I nuovi certificati dovrebbero essere nominativi, senza interessi e con una scadenza, perciò dovrebbero impedire l’accumulo di ricchezza. Il movimento tecnocratico è nato in America e poi si è diffuso anche in Europa, ha due siti: http://www.technocracy.org e http://www.technocracyvan.ca, in Europa è rappresentato dal NET, nato del 2005, (Network of European Technocrats); questo movimento ha anche un’impronta ecologista e lotta contro il riscaldamento globale, è legato al movimento ambientalista.

L’intento è fissare una quota annuale di consumo di combustibili fossili e di dividerlo equamente tra paesi e famiglie, creando un mercato in cui si scambiano emissioni carbonio; le carte di pagamento dovrebbero avere un credito sia in valuta che in punti carbonio, con i quali si acquisterebbe energia. Con questo sistema ogni persona sarebbe attentamente monitorata, per sapere come produce e quanta energia consuma.

Le persone sarebbero dotate di codice per gli acquisti e riceverebbero un estratto conto contenente la contabilità dei consumi; il meccanismo non è sempre chiaro, comunque nel 1937 Howard Scott scriveva che il certificato individuale non era negoziabile o cedibile, ma scambiabile con energia, merci e servizi. Successivamente, i tecnocrati hanno aggiunto che la carta di debito avrebbe contenuto un microchip, sarebbe stata anche una carta d’identità e, praticamente, sarebbe servita per monitorare e controllare le persone.

Questa filosofia ha avuto impulso con il protocollo di Kyoto del 2002, sotto egida ONU, emanato per combattere il riscaldamento globale e ridurre l’effetto serra, l’accordo impegnava i paesi industriali a ridurre le emissioni, sotto la pena di sanzioni economiche a vantaggio dei paesi virtuosi; le banche si dissero pronte a creare derivati e prodotti finanziari correlati al carbonio, tra loro spiccano Morgan Chase, Goldman Sachs e Morgan Stanley, coinvolte nei recenti crac della finanza creativa.

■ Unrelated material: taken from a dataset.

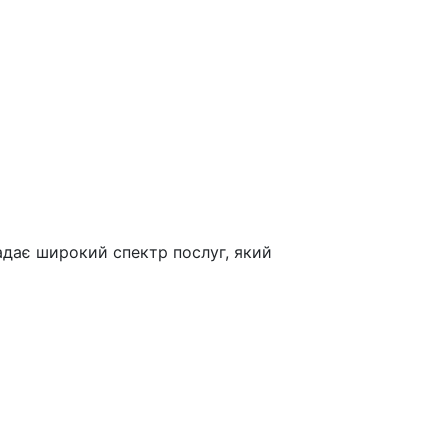
адає широкий спектр послуг, який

Con il sistema monetario denominato Carbona Currency, il mercato del carbonio dovrebbe superare il mercato delle altre merci; è un fatto, che chi controlla la valuta controlla l’economia, lo stato e la legislazione, lo ha detto anche Rotschild; senza produrre, con il controlle della valuta ci si può arricchire, è per questo che l’Europa e chi sta a essa dietro ha preferito prima l’unione monetaria che l’unione fiscale e l’unione dei sistemi scolastici; il sistema proposto dovrebbe registrare i consumi di ciascun individuo e controllare i kw di energia forniti a consumatori e aziende, aiutato da una rete digitale di contatori intelligenti per elettricità e poi per gas e acqua.

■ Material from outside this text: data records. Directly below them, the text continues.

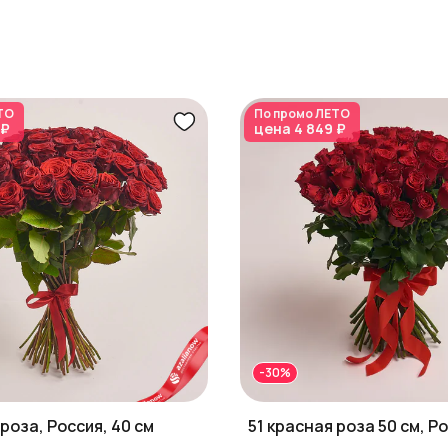
ТО
По промо
ЛЕТО
 ₽
цена
4 849 ₽
-30%
 роза, Россия, 40 см
51 красная роза 50 см, Р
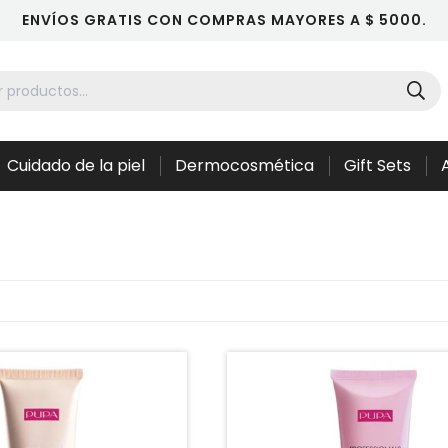
ENVÍOS GRATIS CON COMPRAS MAYORES A $ 5000.
Cuidado de la piel
Dermocosmética
Gift Sets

Con questo sistema cambieranno mondo economico e sistemi politici, i contatori saranno senza fili, costituiranno una rete intelligente o Smart Grid e dovrebbero comunicare tra loro; nei momenti di maggiore consumo, per mantenere stabile la rete e prevenire i blackout, si spegnerebbero; sarà un risparmio energetico accompagnato da disagio per le famiglie e le imprese. L’Italia ha già una rete di Smart Grid elettriche e il sistema si sta estendendo ad altri paesi, l’Europa punta anche all’interconnessione delle reti elettriche, in mode da creare una rete elettrica globale come internet.

Per alcuni sapienti, grazie alle altre fonti energetiche, oltre i combustibili fossili, non esiste un problema di scorte energetiche nel mondo, ma solo di distribuzione energetica; teoricamente, con il nuovo sistema dovrebbe ribassare il costo dell’energia, ma è difficile che lor signori facciano dei regali al popolo. I costi di produzione industriale saranno espressi in kilowattori, le reti intelligenti dovrebbero divenire fattori chiave per l’economia, favorendo gli scambi, e si dovrebbero avere minori emissioni di carbonio.

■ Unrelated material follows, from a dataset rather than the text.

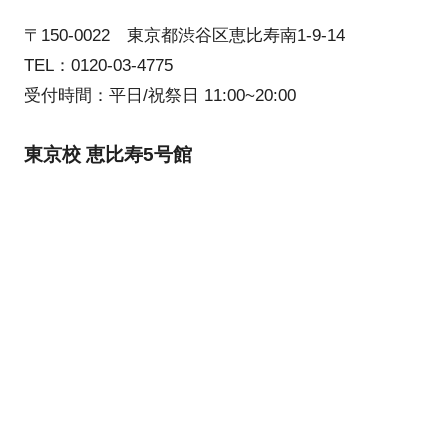
〒150-0022 東京都渋谷区恵比寿南1-9-14
TEL：0120-03-4775
受付時間：平日/祝祭日 11:00~20:00
東京校 恵比寿5号館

La rete energetica globale o Smart Grid dovrebbe sostituire il sistema economico basato sui prezzi con uno basato sull’energia e sul kilowattore; il movimento dei tecnocrati che sostiene la riforma è collegato con l’agenda 21 dell’ONU (1992), nata in una conferenza per lo sviluppo sostenibile, la conservazione delle risorse e la tutela dell’ambiente (Rivista Nexus – Edizione Italiana n.94).